* _Exercise objective_: Some lines hold the string "Ανοξείδωτο". Copy all of them from the material that follows.

* _Available data_:
======

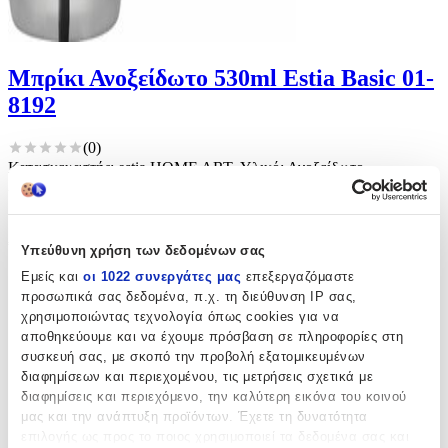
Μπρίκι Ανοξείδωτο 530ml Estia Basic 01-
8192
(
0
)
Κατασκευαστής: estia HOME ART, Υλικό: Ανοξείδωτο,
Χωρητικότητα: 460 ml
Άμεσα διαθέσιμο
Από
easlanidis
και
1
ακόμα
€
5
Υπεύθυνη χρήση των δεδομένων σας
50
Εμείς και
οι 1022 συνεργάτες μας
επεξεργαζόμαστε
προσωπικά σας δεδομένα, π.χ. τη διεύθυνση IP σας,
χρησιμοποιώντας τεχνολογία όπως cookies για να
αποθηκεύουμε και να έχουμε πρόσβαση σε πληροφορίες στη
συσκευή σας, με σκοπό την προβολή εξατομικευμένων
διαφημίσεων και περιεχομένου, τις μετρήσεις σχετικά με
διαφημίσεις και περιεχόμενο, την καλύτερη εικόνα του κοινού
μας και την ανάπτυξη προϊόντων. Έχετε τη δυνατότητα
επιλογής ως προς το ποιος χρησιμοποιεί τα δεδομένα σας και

======

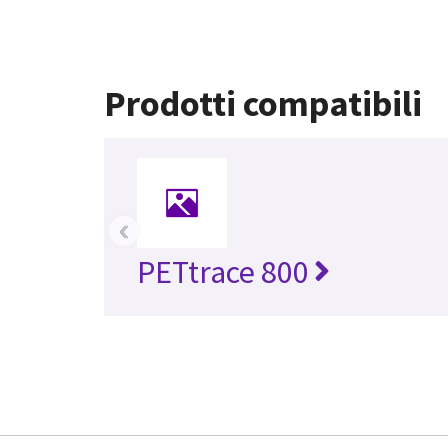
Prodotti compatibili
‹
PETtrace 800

======

* _Written response_:
Μπρίκι Ανοξείδωτο 530ml Estia Basic 01-
Κατασκευαστής: estia HOME ART, Υλικό: Ανοξείδωτο,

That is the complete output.